Conservative groups opposed to Trump say the threat to sic the Justice Department on a political opponent is why he is fundamentally unsuited to be president.

The proposals “show the fundamental flaw in Trump as a president,” said Club for Growth President David McIntosh. “At best, he doesn’t understand what a president is supposed to do. At worst, he is a thug that uses the presidency to go after business he doesn’t agree with.”

And while some business lobbyists write off Trump’s outlandish statements as campaign bluster, others are working behind the scenes to shape his views of important policy issues.

“There’s a lot of posturing and earned media quips that Trump and the Trump campaign have used very effectively to keep him in the news,” said John Murray, a partner at Monument Policy Group. 

“I’m not saying that those are things that business doesn’t need to be concerned about and wary of, but there is generally a difference between things that are said on the campaign trail and once you occupy an elected office.”

Over the last several months, Trump has singled out companies including Apple, Pfizer, Ford, Carrier Air Conditioning, Amazon and Nabisco for pursuing inversion deals — the act of reincorporating a company’s headquarters overseas to lower tax bills — and for producing goods in countries like Mexico or China.

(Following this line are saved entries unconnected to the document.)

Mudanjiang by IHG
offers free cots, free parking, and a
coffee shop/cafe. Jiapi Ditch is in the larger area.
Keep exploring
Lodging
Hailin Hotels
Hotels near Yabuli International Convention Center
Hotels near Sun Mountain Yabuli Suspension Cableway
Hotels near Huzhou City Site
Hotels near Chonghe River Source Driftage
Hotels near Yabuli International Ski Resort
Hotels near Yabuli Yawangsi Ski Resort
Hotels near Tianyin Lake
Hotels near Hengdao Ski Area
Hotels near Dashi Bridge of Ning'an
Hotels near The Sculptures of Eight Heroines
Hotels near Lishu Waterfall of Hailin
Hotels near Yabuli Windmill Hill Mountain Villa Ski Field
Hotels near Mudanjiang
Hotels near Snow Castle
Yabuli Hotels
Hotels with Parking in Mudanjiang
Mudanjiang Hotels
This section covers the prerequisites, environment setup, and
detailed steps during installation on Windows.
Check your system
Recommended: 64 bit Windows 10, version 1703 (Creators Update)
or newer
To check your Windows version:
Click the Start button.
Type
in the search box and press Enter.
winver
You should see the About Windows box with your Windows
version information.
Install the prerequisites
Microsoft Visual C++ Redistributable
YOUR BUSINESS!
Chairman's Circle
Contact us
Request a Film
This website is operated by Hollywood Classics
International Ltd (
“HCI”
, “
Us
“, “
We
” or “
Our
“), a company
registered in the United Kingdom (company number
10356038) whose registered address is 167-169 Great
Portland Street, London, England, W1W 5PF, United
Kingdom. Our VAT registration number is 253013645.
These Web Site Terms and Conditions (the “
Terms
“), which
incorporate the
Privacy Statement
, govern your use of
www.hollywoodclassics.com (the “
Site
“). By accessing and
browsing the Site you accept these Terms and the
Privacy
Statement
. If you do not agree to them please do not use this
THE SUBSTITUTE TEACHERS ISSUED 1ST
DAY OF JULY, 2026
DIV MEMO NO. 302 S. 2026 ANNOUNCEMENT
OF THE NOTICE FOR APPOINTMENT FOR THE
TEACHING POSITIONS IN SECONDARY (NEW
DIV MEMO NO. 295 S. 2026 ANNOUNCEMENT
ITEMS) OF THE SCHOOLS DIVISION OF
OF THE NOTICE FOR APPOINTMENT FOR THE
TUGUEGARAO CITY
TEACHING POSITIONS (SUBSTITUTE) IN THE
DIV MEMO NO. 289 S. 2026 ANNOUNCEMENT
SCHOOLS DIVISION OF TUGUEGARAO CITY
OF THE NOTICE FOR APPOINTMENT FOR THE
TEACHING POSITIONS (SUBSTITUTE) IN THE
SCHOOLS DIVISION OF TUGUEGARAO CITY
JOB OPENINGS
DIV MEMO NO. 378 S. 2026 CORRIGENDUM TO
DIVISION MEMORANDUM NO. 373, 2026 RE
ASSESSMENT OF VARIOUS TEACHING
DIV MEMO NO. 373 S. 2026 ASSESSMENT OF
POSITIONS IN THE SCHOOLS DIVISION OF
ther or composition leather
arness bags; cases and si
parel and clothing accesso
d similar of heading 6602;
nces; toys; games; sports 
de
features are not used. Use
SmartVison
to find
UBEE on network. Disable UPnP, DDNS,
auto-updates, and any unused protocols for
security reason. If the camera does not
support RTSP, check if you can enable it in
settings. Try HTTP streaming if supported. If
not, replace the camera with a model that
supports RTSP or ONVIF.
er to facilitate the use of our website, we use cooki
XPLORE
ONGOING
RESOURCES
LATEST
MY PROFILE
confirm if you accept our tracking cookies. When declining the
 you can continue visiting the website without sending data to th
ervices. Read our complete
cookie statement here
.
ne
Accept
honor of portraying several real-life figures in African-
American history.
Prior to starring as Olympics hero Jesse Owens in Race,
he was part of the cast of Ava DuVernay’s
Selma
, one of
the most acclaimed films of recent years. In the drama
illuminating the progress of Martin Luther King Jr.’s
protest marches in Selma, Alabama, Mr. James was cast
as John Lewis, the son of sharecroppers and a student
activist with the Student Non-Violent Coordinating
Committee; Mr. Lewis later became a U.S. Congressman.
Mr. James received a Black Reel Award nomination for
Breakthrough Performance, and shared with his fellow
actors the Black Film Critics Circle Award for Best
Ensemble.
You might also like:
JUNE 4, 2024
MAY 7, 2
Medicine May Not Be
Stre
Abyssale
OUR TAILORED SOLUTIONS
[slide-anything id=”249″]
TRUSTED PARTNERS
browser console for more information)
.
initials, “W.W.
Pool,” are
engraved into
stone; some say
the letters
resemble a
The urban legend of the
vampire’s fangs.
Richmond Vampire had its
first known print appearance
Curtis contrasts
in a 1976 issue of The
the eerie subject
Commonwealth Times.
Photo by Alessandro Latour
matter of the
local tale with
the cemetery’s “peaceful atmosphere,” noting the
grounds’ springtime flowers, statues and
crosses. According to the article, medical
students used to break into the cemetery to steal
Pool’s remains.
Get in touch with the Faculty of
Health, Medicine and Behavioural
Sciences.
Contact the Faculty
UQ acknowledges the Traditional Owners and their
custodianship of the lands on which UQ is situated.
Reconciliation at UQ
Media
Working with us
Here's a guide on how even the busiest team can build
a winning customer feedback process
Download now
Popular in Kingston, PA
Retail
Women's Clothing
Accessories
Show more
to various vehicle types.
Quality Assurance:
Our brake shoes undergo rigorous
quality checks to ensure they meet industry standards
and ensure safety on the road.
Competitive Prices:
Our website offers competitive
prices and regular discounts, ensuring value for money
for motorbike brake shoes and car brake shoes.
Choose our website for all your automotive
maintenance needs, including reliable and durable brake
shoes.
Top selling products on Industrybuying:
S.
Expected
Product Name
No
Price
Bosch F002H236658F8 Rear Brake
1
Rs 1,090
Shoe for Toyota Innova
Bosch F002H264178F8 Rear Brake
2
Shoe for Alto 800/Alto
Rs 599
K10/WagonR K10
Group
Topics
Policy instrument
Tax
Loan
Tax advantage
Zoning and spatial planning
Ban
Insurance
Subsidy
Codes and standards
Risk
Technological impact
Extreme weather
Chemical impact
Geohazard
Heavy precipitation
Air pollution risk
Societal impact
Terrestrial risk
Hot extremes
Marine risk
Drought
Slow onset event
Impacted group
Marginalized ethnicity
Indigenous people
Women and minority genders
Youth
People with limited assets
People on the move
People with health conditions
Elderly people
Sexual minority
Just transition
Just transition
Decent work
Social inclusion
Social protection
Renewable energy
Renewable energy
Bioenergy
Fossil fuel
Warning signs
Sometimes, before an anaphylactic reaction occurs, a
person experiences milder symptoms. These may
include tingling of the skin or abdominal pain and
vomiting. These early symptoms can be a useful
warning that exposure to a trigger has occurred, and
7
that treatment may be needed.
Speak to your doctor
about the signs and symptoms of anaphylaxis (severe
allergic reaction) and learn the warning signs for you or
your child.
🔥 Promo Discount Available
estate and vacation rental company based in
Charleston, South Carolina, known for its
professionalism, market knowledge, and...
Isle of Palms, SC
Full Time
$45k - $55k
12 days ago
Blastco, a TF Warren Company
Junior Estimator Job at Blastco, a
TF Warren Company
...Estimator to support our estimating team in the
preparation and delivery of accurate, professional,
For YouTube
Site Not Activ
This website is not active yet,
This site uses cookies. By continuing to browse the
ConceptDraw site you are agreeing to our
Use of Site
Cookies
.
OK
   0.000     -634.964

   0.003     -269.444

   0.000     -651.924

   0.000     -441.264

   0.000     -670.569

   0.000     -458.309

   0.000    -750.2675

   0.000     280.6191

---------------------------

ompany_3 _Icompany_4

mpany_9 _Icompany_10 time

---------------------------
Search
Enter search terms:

He has floated imposing a 45 percent tariff on all imports from China and a 35 percent tariff on many goods from Mexico.

U.S. Chamber of Commerce President Tom Donohue told Bloomberg that Americans would “probably impeach [him] when they figured out what that really meant.”

Although Donohue quickly called his comment an overstatement, he said citizens shopping at Wal-Mart and Target would ultimately pay much higher prices for items as a consequence of the policies Trump is promoting.

Congress, not the White House, sets tariff levels, but some remain concerned about the way Trump might wield executive power.

“There are folks who generally believe that [he’s playing a role], or want to believe it. The business folks have no idea what to make of it, because all of the rules have been broken and it’s working,” said a Republican lobbyist for one company that has faced Trump’s ire who asked to remain anonymous.

“What do we do?” the lobbyist asked. “It’s frustrating because there’s no easy way to make him go away.”

Trump’s attacks on corporate behavior have become part of his unique brand of populism, which has resonated with working-class voters in states such as Ohio, Pennsylvania and Michigan. Breaking with GOP orthodoxy, Trump has been critical of foreign trade in his pitch to “make American great again.”

But Trump’s attacks on businesses often come with implicit threats, particularly when they are directed at media companies that he perceives as treating him unfairly.   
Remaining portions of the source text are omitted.